In science the creation of truth is hindered by commercial interests. Large drug companies and interest groups have tried to block criticism by using the defamation laws. In England and Wales, where these laws are very harsh and where the costs of being sued are frighteningly large, many drug companies and interest groups have used either defamation proceedings of the threat of them to stifle comment and thus block the journey to the truth.
They can do this because although “justification” is a defence to a defamation claim justification is rather technically defined in a way that makes truth sometimes irrelevant. When it comes to writing scientific articles that may offend some interests you may now rely on a defence of having made a fair comment, and provided your comment is fair,, you may succeed in your defence, but there is still not “public interest” defence, and even if there were such a defence, it is not so much the ultimate success or failure of the proceedings that worry potential defendants in defamation cases, but the sheer cost and risk of defending them.

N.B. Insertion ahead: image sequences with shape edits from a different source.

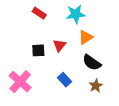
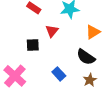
orange triangle: (86, 37) -> (93, 32), moved
red triangle: (59, 45) -> (52, 31), moved

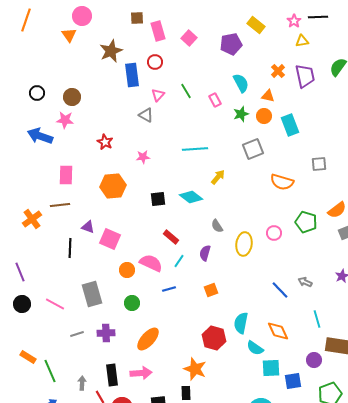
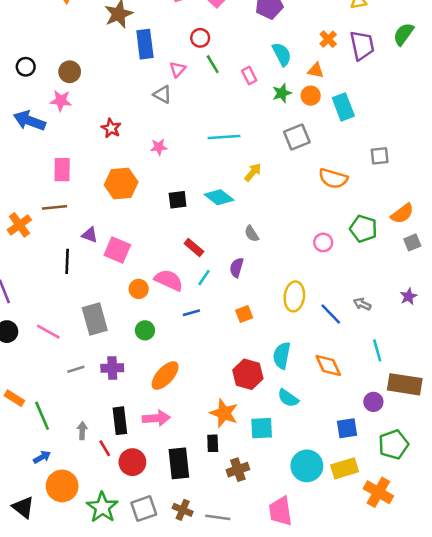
red circle: (155, 62) -> (200, 38), moved
yellow ellipse: (244, 244) -> (294, 296), moved
cyan semicircle: (255, 348) -> (288, 398), moved
cyan square: (271, 368) -> (262, 428), moved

If I were to publish some criticism of say a drug, the drug company could completely drown me in proceedings that I could not afford to defend. It is the same principle adopted by mighty nations – that might is right. Defending a libel action might cost a genuine scientist hundreds of thousands of pounds, which is a very small amount to a big corporation. On the other hand a misguided scientist might cause hundreds of millions of pounds damage to a drug company, if he were to wrongly criticise a product, as well as harm to those to whom the product may bring benefits.
This is a field where it is easier to spot the injustice than it is to remedy the injustice. Certainly a public interest defence would help someone thinking of publishing something controversial, but a successful public interest defence may leave someone whose product or reputation has been defamed without compensation for the damage done. It puts the onus on someone bringing a defamation claim to prove malice (a difficult thing to prove because it has to be inferred from facts) or recklessness, which has to be judged objectively.
Libel traditionally protects from public odium or contempt. It also instils great fear into journalists unless their employer has deep pockets and will financially benefit more from publishing the libel than from paying libel compensation. Many people have been undone by libel actions, where criminal perjury proceedings follow libel actions. Oscar Wilde was one of the first, but others include Geoffrey Archer and other modern politicians. Many have been unjustly enriched by libel actions, such as Robert Maxwell.
I do not know the solution to the problem of allowing free fair comment without allowing that comment to stray into areas which are unfairly damaging. Perhaps we can look more closely at removing the financial reward from libelling people, and perhaps larger more prominent apologies. If libel damages were reduced and the press had to devote the first page to detailed sincere corrections we might see fewer libels in the press, and perhaps is similar considerations were to apply to radio and television, media journalism might be fairer.